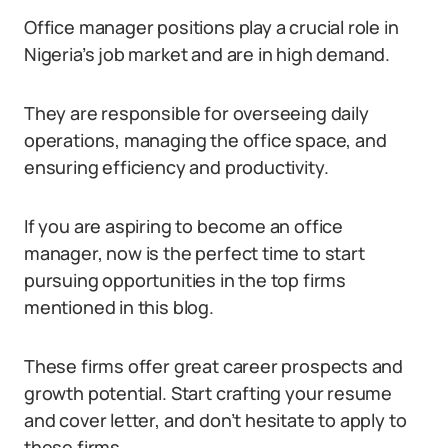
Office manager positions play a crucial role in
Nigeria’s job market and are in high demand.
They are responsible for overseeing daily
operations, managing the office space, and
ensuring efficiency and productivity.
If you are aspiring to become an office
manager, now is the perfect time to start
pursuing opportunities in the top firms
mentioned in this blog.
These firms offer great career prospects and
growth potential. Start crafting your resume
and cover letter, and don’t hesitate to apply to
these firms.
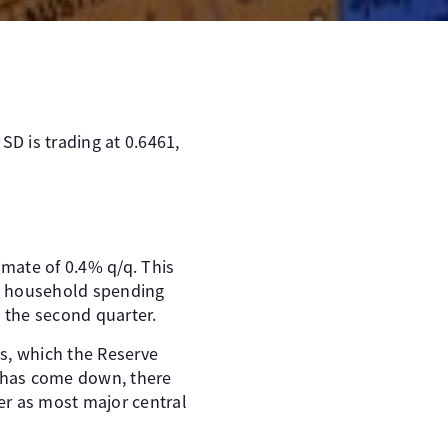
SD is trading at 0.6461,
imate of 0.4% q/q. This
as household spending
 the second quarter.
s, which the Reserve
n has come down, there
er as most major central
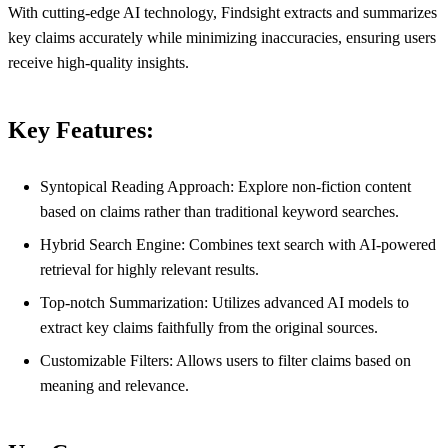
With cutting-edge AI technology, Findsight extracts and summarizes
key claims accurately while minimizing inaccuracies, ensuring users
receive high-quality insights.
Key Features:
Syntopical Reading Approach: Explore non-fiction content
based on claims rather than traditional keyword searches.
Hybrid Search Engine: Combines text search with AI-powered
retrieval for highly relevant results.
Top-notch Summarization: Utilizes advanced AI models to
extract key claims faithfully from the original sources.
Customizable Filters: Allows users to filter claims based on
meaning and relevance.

◇ ◇ ◇

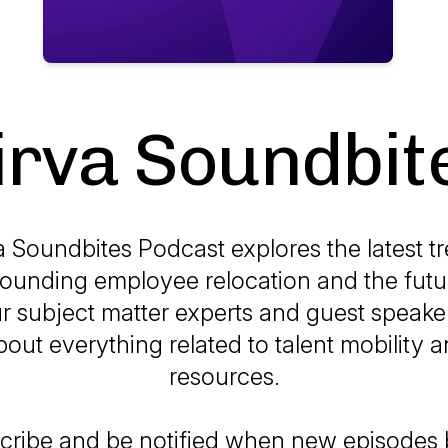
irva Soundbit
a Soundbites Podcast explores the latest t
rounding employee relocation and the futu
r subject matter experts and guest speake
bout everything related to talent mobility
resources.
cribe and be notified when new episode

◇ ◇ ◇

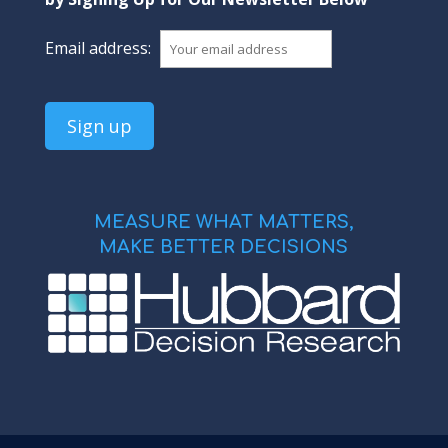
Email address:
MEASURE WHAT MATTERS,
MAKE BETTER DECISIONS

◇ ◇ ◇

WHAT NEEDS TO BE DONE:
Take the lines above from the one containing "Office manager positions" to the one containing "These firms offer great career prospects and" and retype them exactly, both ends included, with nothing added.

EXERCISE RESULT:
Office manager positions play a crucial role in
Nigeria’s job market and are in high demand.
They are responsible for overseeing daily
operations, managing the office space, and
ensuring efficiency and productivity.
If you are aspiring to become an office
manager, now is the perfect time to start
pursuing opportunities in the top firms
mentioned in this blog.
These firms offer great career prospects and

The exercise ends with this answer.